Of course, nowhere are these issues more pointed than in the Middle East, with regard to the Israeli-Palestinian conflict. Israel is caught in the same dilemma between going all-out against unmoving Islamic terrorism and caring for the lives of ordinary Palestinians. Let us not forget that the suicide bombings began almost immediately after the Oslo accords and are not only a result of the current impasse. The same questions as to the responsibility of the Palestinian Authority and population arise as those for Afghanistan. Both America and Israel sometimes need to be saved from the perils of their own strength (witness the wars in Vietnam and Lebanon respectively). Just like the USA's continuing war on Iraq, Israel conquered the territories as a response to aggression and never quite set in place a system that would enable it to leave.

The Oslo process was supposed to be about Israel gaining security in return for the Palestinians gaining respect and freedom. In retrospect, it is trivial to see how it went wrong. The Palestinians had precious little interest in giving the Israelis the security they wanted and dealt intermittedly with Islamic Jihad and Hamas, as suited by the political context. Similarly, Israelis had no interest in giving the Palestinians respect or freedom and so continued building settlements and dragging their feet on withdrawals, for as long as America would let them. As in almost every other conflict in history, both sides pursued their own self-interest to the maximum and had little care for the interests of their opponent. Each could only gain leverage on the other by moving backwards - the intifada is simply the Palestinians taking away Israel's security in order to demand greater respect and freedom than the Israelis were willing to give. Israel's response is to take away all the Palestinians' semblances of respect and freedom in order to demand back their own security. Without a structure within which common interests can be shaped, it is easy to see the current conflict going nowhere.

Therefore, the only way out is for a settlement to be imposed from outside. Ideally, by an incorruptible international court - in practise, by a mixture of America, Europe and the United Nations. The wealthy landowners with a vested interest in stability are going to have to force the warring tribes into a deal. While I wouldn't suggest this be carried by military means (for one thing, kill ratios in recent exercises suggest Israel's warplanes could down America's entire air force), it might be achievable by a combination of an economic carrot and a sanctions stick. In fact, the stage has already been set - both sides have agreed to the Mitchell/Tenet Plan. Let the international community demand each side keep to it, then deal with anyone who breaks their half of the deal. This will probably play into Israel's hands, since it has a type of centralized military control which the Palestinians lack. But instead of a Palestinian failure to achieve 'total quiet' being met by their wholesale condemnation, let the same world coalition that is now being formed against terror be used to target terrorists based within Palestinian jurisdiction. And let them also target those settlers who carry out drive-by shootings or other violent acts on innocent civilians (that, after all, is what 'terror' is).

However, this still leaves open the question as to the nature of the final deal. It seems this will also have to be imposed from the outside, on the basis of the various UN resolutions passed over the years.
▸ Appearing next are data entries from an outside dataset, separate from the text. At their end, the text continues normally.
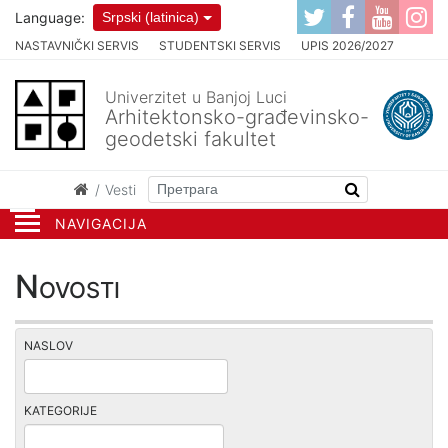
Language:
Srpski (latinica)
NASTAVNIČKI SERVIS
STUDENTSKI SERVIS
UPIS 2026/2027
Univerzitet u Banjoj Luci
Arhitektonsko-građevinsko-
geodetski fakultet
Vesti
NAVIGACIJA
Novosti
NASLOV
KATEGORIJE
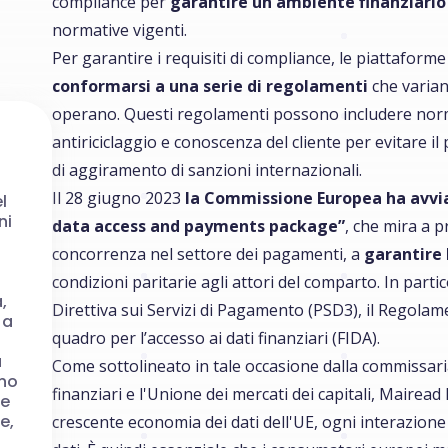
compliance per
garantire un ambiente finanziario
normative vigenti.
Per garantire i requisiti di compliance, le piattafor
conformarsi a una serie di regolamenti
che varian
operano. Questi regolamenti possono includere norma
antiriciclaggio e conoscenza del cliente per evitare il
di aggiramento di sanzioni internazionali.
Il 28 giugno 2023
la Commissione Europea ha avviato
el
ni
data access and payments package”
, che mira a 
concorrenza nel settore dei pagamenti, a
garantire 
a
condizioni paritarie agli attori del comparto. In parti
,
Direttiva sui Servizi di Pagamento (PSD3), il Regolame
 a
quadro per l’accesso ai dati finanziari (FIDA).
a
Come sottolineato in tale occasione dalla commissaria p
ano
finanziari e l'Unione dei mercati dei capitali, Mairea
re
e,
crescente economia dei dati dell'UE, ogni interazione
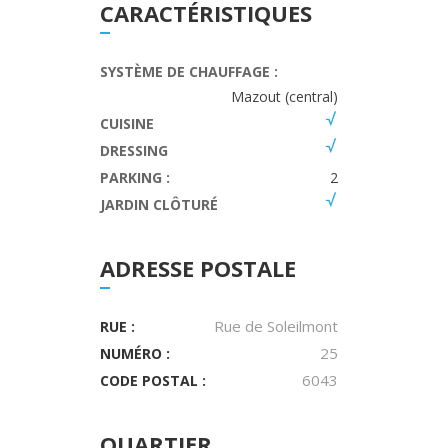
CARACTÉRISTIQUES
SYSTÈME DE CHAUFFAGE :
Mazout (central)
CUISINE
DRESSING
PARKING :
2
JARDIN CLÔTURÉ
ADRESSE POSTALE
Rue de Soleilmont
RUE :
25
NUMÉRO :
6043
CODE POSTAL :
QUARTIER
While the United Nations is far from perfect, it constitutes the only framework within which there is any hope of a fair solution based on common ground. The Palestinians understandably reject America as being too pro-Israel and the Europeans on their own simply don't have the necessary clout to force the sides together.

But I would draw one exception to the wholesale imposition of UN resolutions, namely regarding the Palestinian refugees. This is first and foremost for practical reasons - there is simply no way that the resettlement of millions of Palestinian refugees within Israel's legal boundaries will lead to peaceful consequences, as the resolution in fact demands. They will form either a destabilizing minority or an oppressive majority - one should not forget the civil war up to 1949 which led to the current mess. Palestinian objections to the making of any exception to UN resolutions deserve a skeptical response - their refusal of the UN partition plan in 1947 led, through a near-inevitable series of causes and effects, to their current plight. As one retired commander has said, "Once the war started, it was them or us that had to go." And it might serve to recall that the UN's form of democracy is not exactly balanced in Israel's favour, with dozens of Arabs or Muslim states unconditionally supporting the Palestinians and only America consistently at Israel's side.
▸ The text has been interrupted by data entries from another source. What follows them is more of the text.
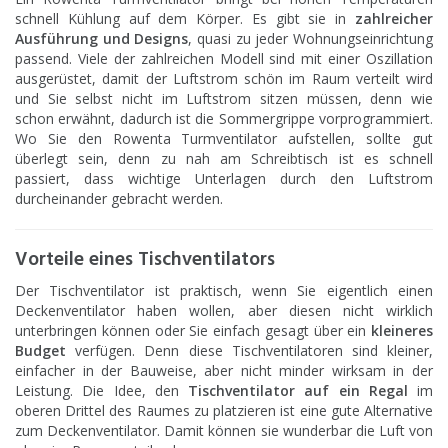
schnell Kühlung auf dem Körper. Es gibt sie in
zahlreicher
Ausführung und Designs
, quasi zu jeder Wohnungseinrichtung
passend. Viele der zahlreichen Modell sind mit einer Oszillation
ausgerüstet, damit der Luftstrom schön im Raum verteilt wird
und Sie selbst nicht im Luftstrom sitzen müssen, denn wie
schon erwähnt, dadurch ist die Sommergrippe vorprogrammiert.
Wo Sie den Rowenta Turmventilator aufstellen, sollte gut
überlegt sein, denn zu nah am Schreibtisch ist es schnell
passiert, dass wichtige Unterlagen durch den Luftstrom
durcheinander gebracht werden.
Vorteile eines Tischventilators
Der Tischventilator ist praktisch, wenn Sie eigentlich einen
Deckenventilator haben wollen, aber diesen nicht wirklich
unterbringen können oder Sie einfach gesagt über ein
kleineres
Budget
verfügen. Denn diese Tischventilatoren sind kleiner,
einfacher in der Bauweise, aber nicht minder wirksam in der
Leistung. Die Idee, den
Tischventilator auf ein Regal
im
oberen Drittel des Raumes zu platzieren ist eine gute Alternative
zum Deckenventilator. Damit können sie wunderbar die Luft von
Furthermore, the imposition of law and order has always taken significant account of the status quo - just as no landowner has moral justification for the ownership of their plot, no country has moral justification for its existence. In each case, the map was drawn after a drawn-out conflict in which there is no such thing as primal ownership by divine or universal right (clearly, the religious beliefs of one side or another can have no role in the solution of a conflict.) If Israel were to let millions of Palestinians in, it would either cease to be democratic (solving nothing) or cease to be Israel - and the question as to whether it has a right to exist can be pointedly answered by highlighting the history of America, Australia or most countries in Europe. Where there are humanistic considerations, let individual Palestinians come back within the Green Line - the rest can find homes in a new Palestinian state and receive suitable compensation for their material and emotional losses.

As for the Palestinian state to be formed, there should be no illusions as to its likely nature. No Arab state in the world has a parliamentary democracy and one can expect Palestine to be no different. While this should worry the international community as a whole, it should not worry Israel in particular. The only way a Palestinian state could ever be stable is within the context of a new global anti-terror coalition, ensuring that rejectionist fundamentalist elements within Palestinian society will be driven out from without or within. In that case, Israel will have little reason to fear, since a more conventional organized war carried out by the State of Palestine on Israel would be deterred for the exact same reason that Syria is holding its guns - fear of crushing defeat. In other words, the rational pursuit of self-interest.


© Mayim, 2005.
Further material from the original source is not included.